What do the lines from the one containing "本科学生（含独立学院）。报考者应具备下列条件：" through the end of the entries say? Quote them exactly, and only them.

+ + + + +

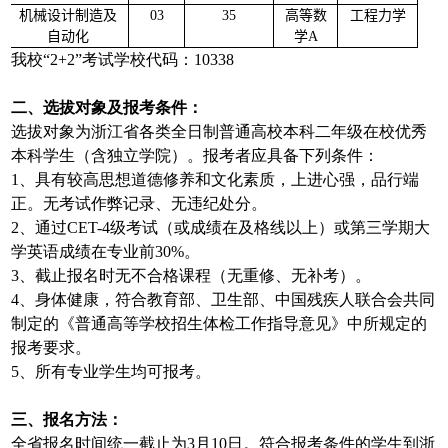
机械设计制造及
03
35
高等数
工程力学
自动化
学
A
我校“2+2”考试学校代码：10338
二、选拔对象及报考条件：
选拔对象为浙江省各类全日制普通高校本科二年级在校优秀
本科学生（含独立学院）。报考者应具备下列条件：
1、具有较高思想道德修养和文化素质，上进心强，品行端
正。无考试作弊记录、无违纪处分。
2、通过CET-4级考试（或成绩在及格线以上）或第三学期大
学英语成绩在专业前30%。
3、截止报名时无不合格课程（无重修、无补考）。
4、身体健康，符合教育部、卫生部、中国残疾人联合会共同
制定的《普通高等学校招生体检工作指导意见》中所规定的
报考要求。
5、所有专业学生均可报考。
三、报名方法：
全省报名时间统一截止为3月10日。符合报考条件的学生到浙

+ + + + +

## TASK OUTPUT
本科学生（含独立学院）。报考者应具备下列条件：
1、具有较高思想道德修养和文化素质，上进心强，品行端
正。无考试作弊记录、无违纪处分。
2、通过CET-4级考试（或成绩在及格线以上）或第三学期大
学英语成绩在专业前30%。
3、截止报名时无不合格课程（无重修、无补考）。
4、身体健康，符合教育部、卫生部、中国残疾人联合会共同
制定的《普通高等学校招生体检工作指导意见》中所规定的
报考要求。
5、所有专业学生均可报考。
三、报名方法：
全省报名时间统一截止为3月10日。符合报考条件的学生到浙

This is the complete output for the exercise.